Heal Wounds: Your microbiota aids wound healing by limiting allergen exposure, keeping it moist and reducing oxidative damage. A study has shown that Staphylococcus epidermidis protects skin from UV rays.
Skin conditions caused by an unbalanced microbiome
Skin health and its appearance depend on the strong balance of the microbiome. It is marked unhealthy if microbiome diversity exists under 10,000 species. Its imbalance results in irritation, dryness, and other skin conditions.
Skin conditions associated with an unhealthy or imbalanced microbiome include:
- Uneven Texture
- Dark Spots
Factors that influence Skin Microbiome diversity?
The microbiota of healthy people appears to be quite stable. Its diversity, however, is still determined by the host and its surroundings.

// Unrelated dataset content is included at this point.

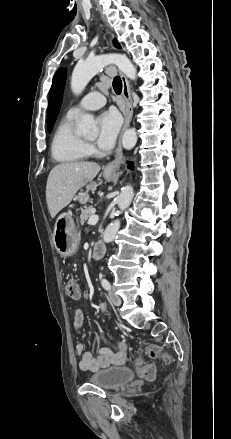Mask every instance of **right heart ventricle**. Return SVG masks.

Listed below are some factors that affect the microbiome:
Age: From the moment you're born, through puberty, adulthood, and old age, your microbiome is constantly changing and evolving, changing in tandem with your body's evolution.
Gender: Men and women have diverse microbiomes due to hormonal variations. Men, for example, tend to sweat more than women.
Genetics: The health of your skin is influenced by your DNA. Certain people, for example, are naturally more prone to skin diseases than others.
Furthermore, there are several external factors to consider, including:
Diet: Your microbiome can be altered by the things you eat, and the consequences can persist for years.
Climate: Your microbiome will be different if you live in a warmer climate than individuals who live in colder climates.
Hygiene: The volume and type of bacteria that dwell on your skin are affected by how often you wash and what products you use.
It is important to be aware of which variables are affecting your skin and to take those into account when selecting products and routines.
5 tips to improve Skin Microbiome balance
Implement the following five tips to keep your skin's microbiome healthy.
1. Regular workout
Sweating is a strengthening prebiotic for your skin microbiome, and physical activities cause you to sweat. Exercise is also beneficial to one's general health. It has a positive impact on your gut microbiome, which is also beneficial to your skin microbes.
2. Eat healthy and stay hydrated
Microorganisms in the gut also affect skin health. Plant-based foods or prebiotics (such as fiber) can be a great option for the digestive system because they feed good bacteria.
In addition, drink at least 3 liters of water per day. Chronic dehydration can harm your microbiome.
3. Moisturize your skin
Managing moisture is the key to a healthy microbiota. So keep your skin hydrated with moisturizers composed of natural components. Look for prebiotic components like colloidal oatmeal in your products. Prebiotic oats not only moisturize and soothes dry and sensitive skin but also feed your skin's natural bacteria, ensuring that it is in perfect balance. If your skin feels dry, apply it in the morning.
4. Choose mild cleansers
Cleaning your skin is beneficial. Over-cleaning and using antibacterial soap, on the other hand, can disrupt your microbiome's balance.
Because antibacterial soaps are unable to distinguish between good and bad microbes, both are eliminated. By doing this, you might destroy the natural flora on your skin. So, apply gentle cleansers to your skin and don't overdo it.
5. Quit smoking
Smoking is always damaging to your health. Smoking has been shown in studies to induce inflammation and disrupt the microbiome of your skin.
The Bottom line
The microbiome is your skin's protector. The importance of a healthy microbiome in each part of the body has never been more important in people's lives than it is now. However, it is extremely delicate and requires a lot of care. Keeping your microbiome healthy requires maintaining a healthy diet, a healthy lifestyle, and using proper skin care.